In order to show the rendering in a JavaFX ImageView, we ported Spasi's LWJGL-FX project to LWJGL 3 (https://github.com/Spasi/LWJGL-FX). However there are mainly two performance issues with this:

1) The overall performance is lower than what we need. We need to run the application with 60 frames per seconds in full hd.

2) The performance is very unstable. This means when doing an animation for example, there are several, very short performance breakdowns noticeable during the animation. It feels like lag that occurs multiple times. This can be seen in Spasi's example project with the rotating gears as well.
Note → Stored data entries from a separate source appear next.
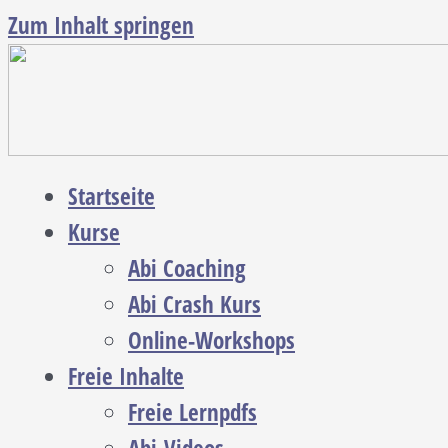
Zum Inhalt springen
Startseite
Kurse
Abi Coaching
Abi Crash Kurs
Online-Workshops
Freie Inhalte
Freie Lernpdfs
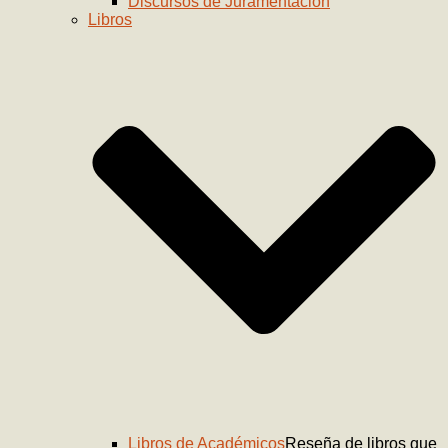
Discursos de Juramentación
Libros
Libros de Académicos
Reseña de libros que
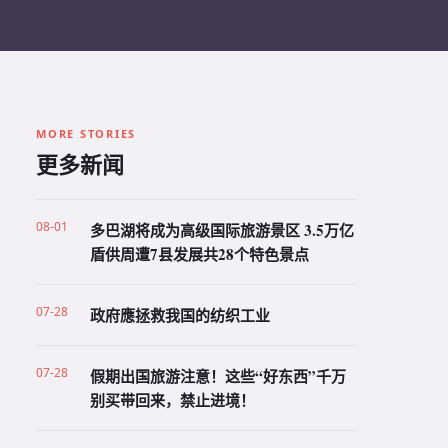
MORE STORIES
更多新闻
08-01
多巴湖将成为高级国际旅游景区 3.5万亿
盾供周遭7县发展共28个特色景点
07-28
政府應拯救我国的纺织工业
07-28
假期出国旅游注意！这些“好东西”千万
别买带回来，禁止进境！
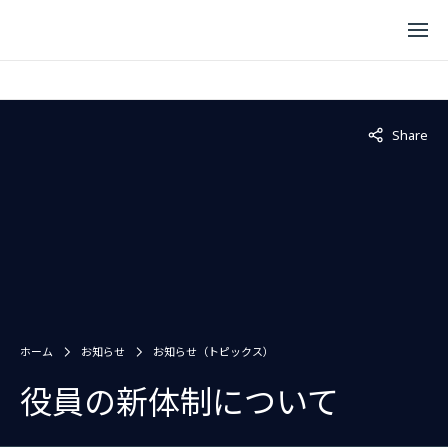
Not displaye
Share
ホーム
お知らせ
お知らせ（トピックス）
役員の新体制について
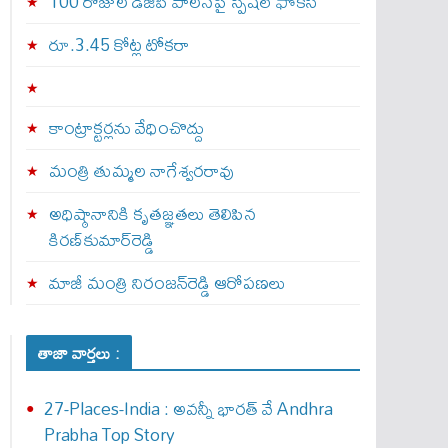
100 రోజుల డీజీపీ పాలనపై స్పెషల్ ఫోకస్
రూ.3.45 కోట్ల టోకరా
కాంట్రాక్టర్లను వేధించొద్దు
మంత్రి తుమ్మల నాగేశ్వరరావు
అధిష్ఠానానికి కృతజ్ఞతలు తెలిపిన
కిరణ్‌కుమార్‌రెడ్డి
మాజీ మంత్రి నిరంజన్‌రెడ్డి ఆరోపణలు
తాజా వార్తలు :
27-Places-India : అవ‌న్నీ భార‌త్ వే Andhra
Prabha Top Story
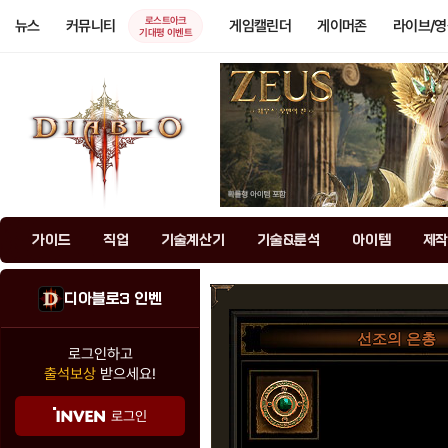
로스트아크
뉴스
커뮤니티
게임캘린더
게이머존
라이브/
기대평 이벤트
가이드
직업
기술계산기
기술&룬석
아이템
제작
디아블로3 인벤
선조의 은총
로그인하고
출석보상
받으세요!
로그인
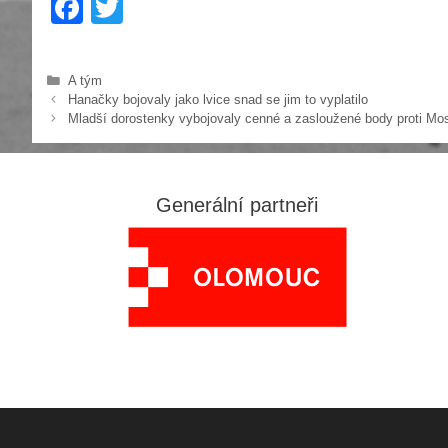
F
T
a
wi
c
tt
Rubriky
A tým
e
er
Hanačky bojovaly jako lvice snad se jim to vyplatilo
Mladší dorostenky vybojovaly cenné a zasloužené body proti Mo
b
o
o
Generální partneři
k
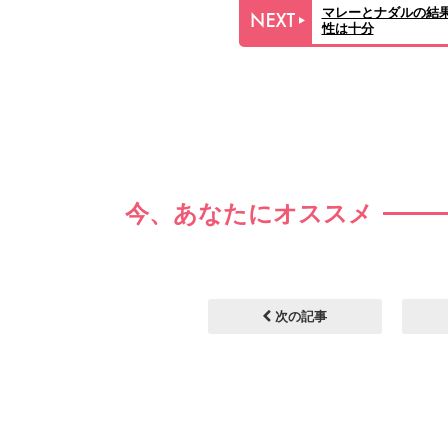
マレーとナダルの結
性は十分
今、あなたにオススメ
次の記事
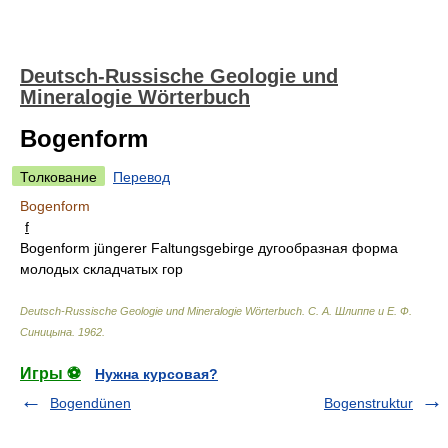
Deutsch-Russische Geologie und
Mineralogie Wörterbuch
Bogenform
Толкование
Перевод
Bogenform
f
Bogenform jüngerer Faltungsgebirge дугообразная форма
молодых складчатых гор
Deutsch-Russische Geologie und Mineralogie Wörterbuch
.
С. А. Шлиппе и Е. Ф.
Синицына
.
1962
.
Игры ⚽
Нужна курсовая?
Bogendünen
Bogenstruktur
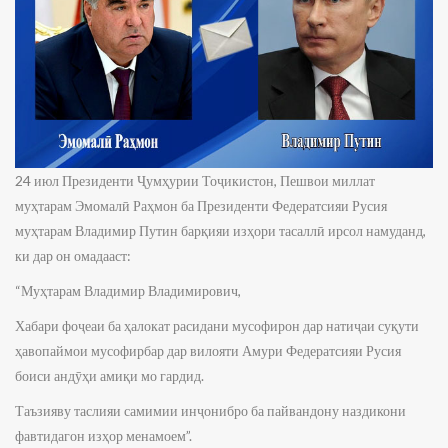
24 июл Президенти Ҷумҳурии Тоҷикистон, Пешвои миллат
муҳтарам Эмомалӣ Раҳмон ба Президенти Федератсияи Русия
муҳтарам Владимир Путин барқияи изҳори тасаллӣ ирсол намуданд,
ки дар он омадааст:
“Муҳтарам Владимир Владимирович,
Хабари фоҷеаи ба ҳалокат расидани мусофирон дар натиҷаи суқути
ҳавопаймои мусофирбар дар вилояти Амури Федератсияи Русия
боиси андӯҳи амиқи мо гардид.
Таъзияву таслияи самимии инҷонибро ба пайвандону наздикони
фавтидагон изҳор менамоем”.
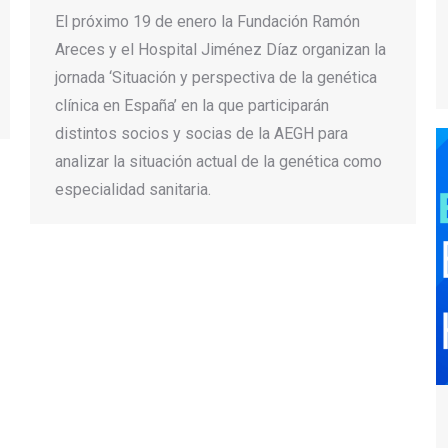
El próximo 19 de enero la Fundación Ramón
Areces y el Hospital Jiménez Díaz organizan la
jornada ‘Situación y perspectiva de la genética
clínica en España’ en la que participarán
distintos socios y socias de la AEGH para
analizar la situación actual de la genética como
especialidad sanitaria.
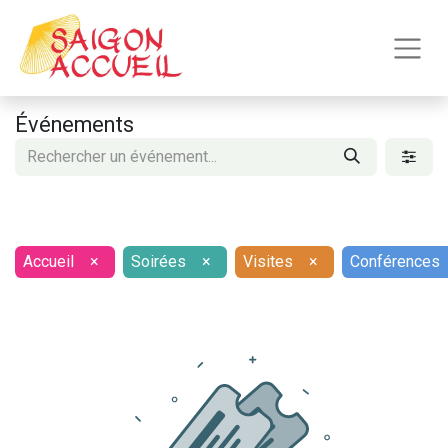
Événements
Accueil
×
Soirées
×
Visites
×
Conférences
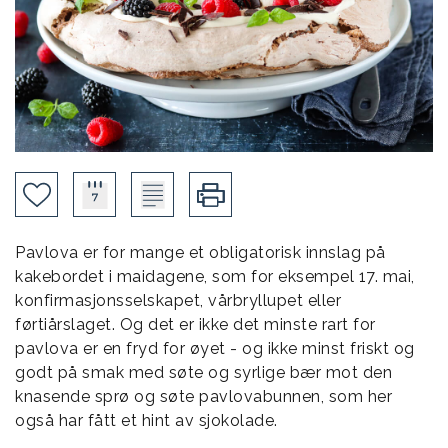
Pavlova er for mange et obligatorisk innslag på
kakebordet i maidagene, som for eksempel 17. mai,
konfirmasjonsselskapet, vårbryllupet eller
førtiårslaget. Og det er ikke det minste rart for
pavlova er en fryd for øyet - og ikke minst friskt og
godt på smak med søte og syrlige bær mot den
knasende sprø og søte pavlovabunnen, som her
også har fått et hint av sjokolade.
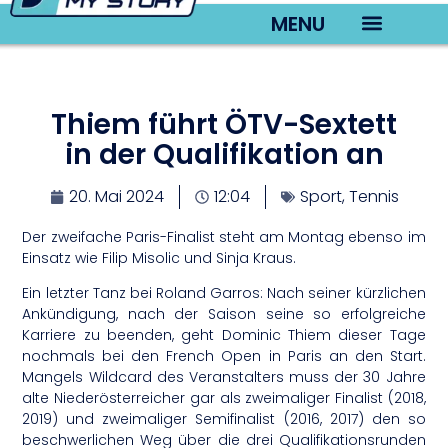
MENU
TV22 Videos
Thiem führt ÖTV-Sextett
in der Qualifikation an
20. Mai 2024
12:04
Sport
,
Tennis
Der zweifache Paris-Finalist steht am Montag ebenso im
Einsatz wie Filip Misolic und Sinja Kraus.
Ein letzter Tanz bei Roland Garros: Nach seiner kürzlichen
Ankündigung, nach der Saison seine so erfolgreiche
Karriere zu beenden, geht Dominic Thiem dieser Tage
nochmals bei den French Open in Paris an den Start.
Mangels Wildcard des Veranstalters muss der 30 Jahre
alte Niederösterreicher gar als zweimaliger Finalist (2018,
2019) und zweimaliger Semifinalist (2016, 2017) den so
beschwerlichen Weg über die drei Qualifikationsrunden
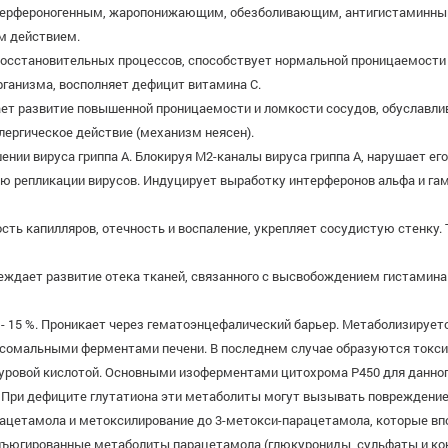
нтерфероногенным, жаропонижающим, обезболивающим, антигистаминны
м действием.
восстановительных процессов, способствует нормальной проницаемости 
ганизма, восполняет дефицит витамина С.
ает развитие повышенной проницаемости и ломкости сосудов, обуславли
лергическое действие (механизм неясен).
нии вируса гриппа А. Блокируя М2-каналы вируса гриппа А, нарушает ег
 репликации вирусов. Индуцирует выработку интерферонов альфа и гам
ть капилляров, отечность и воспаление, укрепляет сосудистую стенку.
еждает развитие отека тканей, связанного с высвобождением гистамина
 - 15 %. Проникает через гематоэнцефалический барьер. Метаболизирует
осомальными ферментами печени. В последнем случае образуются токс
туровой кислотой. Основными изоферментами цитохрома Р450 для данн
. При дефиците глутатиона эти метаболиты могут вызывать повреждени
ацетамола и метоксилирование до 3-метокси-парацетамола, которые в
нъюгированные метаболиты парацетамола (глюкурониды, сульфаты и ко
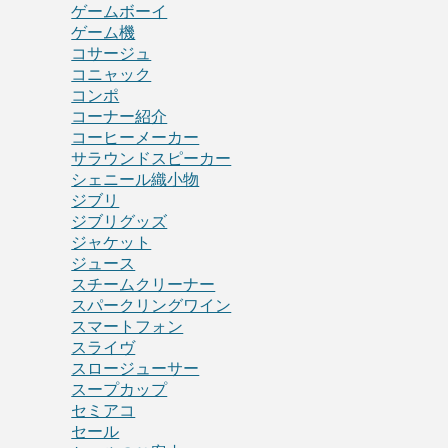
ゲームボーイ
ゲーム機
コサージュ
コニャック
コンポ
コーナー紹介
コーヒーメーカー
サラウンドスピーカー
シェニール織小物
ジブリ
ジブリグッズ
ジャケット
ジュース
スチームクリーナー
スパークリングワイン
スマートフォン
スライヴ
スロージューサー
スープカップ
セミアコ
セール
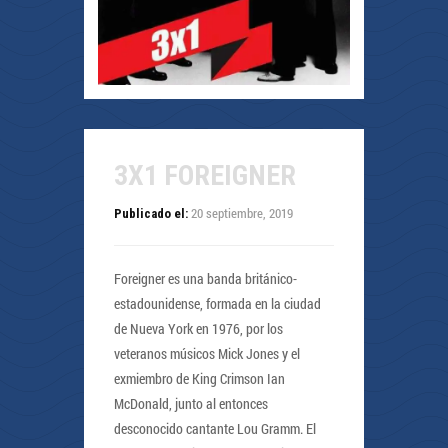
3X1 FOREIGNER
20 septiembre, 2019
Publicado el:
Foreigner es una banda británico-
estadounidense, formada en la ciudad
de Nueva York en 1976, por los
veteranos músicos Mick Jones y el
exmiembro de King Crimson Ian
McDonald, junto al entonces
desconocido cantante Lou Gramm. El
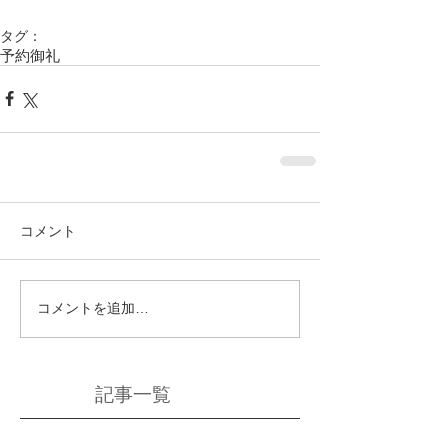
タグ：
予約御礼
コメント
コメントを追加…
記事一覧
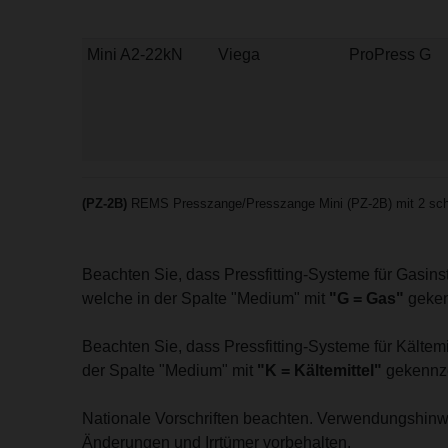
Mini A2-22kN
Viega
ProPress G
(PZ-2B)
REMS Presszange/Presszange Mini (PZ-2B) mit 2 sch
Beachten Sie, dass Pressfitting-Systeme für Gasin
welche in der Spalte "Medium" mit
"G = Gas"
geken
Beachten Sie, dass Pressfitting-Systeme für Kälte
der Spalte "Medium" mit
"K = Kältemittel"
gekennze
Nationale Vorschriften beachten. Verwendungshinw
Änderungen und Irrtümer vorbehalten.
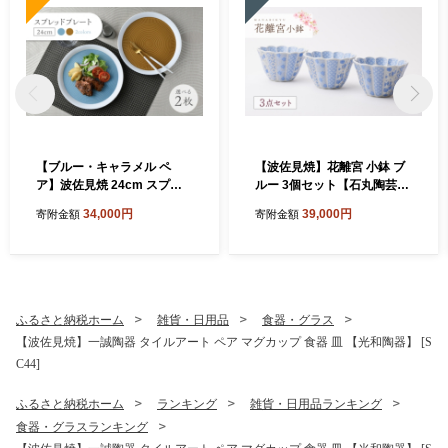
【ブルー・キャラメル ペ
【波佐見焼】花離宮 小鉢 ブ
ア】波佐見焼 24cm スプレ
ルー 3個セット【石丸陶芸】
ッドプレート【一真窯】 [BB
[LB95]
34,000円
39,000円
寄附金額
寄附金額
55]
ふるさと納税ホーム
雑貨・日用品
食器・グラス
【波佐見焼】一誠陶器 タイルアート ペア マグカップ 食器 皿 【光和陶器】 [S
C44]
ふるさと納税ホーム
ランキング
雑貨・日用品ランキング
食器・グラスランキング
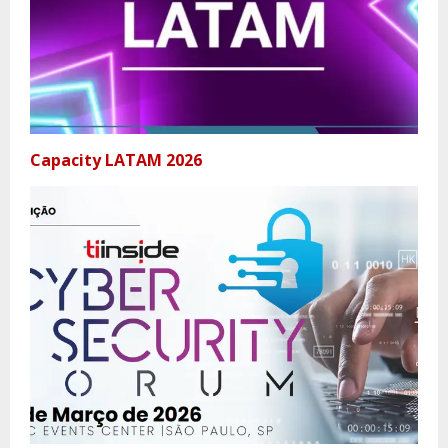
Capacity LATAM 2026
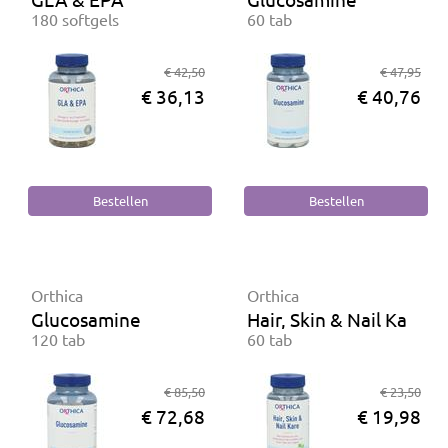
180 softgels
60 tab
€ 42,50
€ 47,95
€ 36,13
€ 40,76
Orthica
Orthica
Glucosamine
Hair, Skin & Nail Kare
120 tab
60 tab
€ 85,50
€ 23,50
€ 72,68
€ 19,98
For a comparison we implemented Kaj Burjack's lwjgl3-awt project, which is based on AWT (https://github.com/httpdigest/lwjgl3-awt). In regards to the aforementioned issues, we got the following results:

1) The overall performance is better. This was to be expected, as we do not have to transfer pixels back from the GPU to CPU.

2) There are some lags, but the overall performance is stable.


Did anyone try to port Spasi's project to LWJGL 3 as well and figured out, how to overcome the performance issues?

If you have different ideas for coupling OpenGL and JavaFX, we would like to hear them as well. We found some posts on retrieving the window handle of a JavaFX window, but do currently not know, if it is a feasible solution for our application, but if someone got this working with a good performance, please tell us and we will definitely give it a go.

We already did an extensive google search on this topic and searched for it in this forum as well, but the answers do not address our issues. Please tell us, if you have a solution or ran into similar problems. Maybe there is something new in Java 9, which we are not aware of.


Best regards,
Philipp :)

spasi

We made another attempt with LWJGL3FX, but it's currently abandoned. You should try JFXGL, a different approach by Jeff Martin.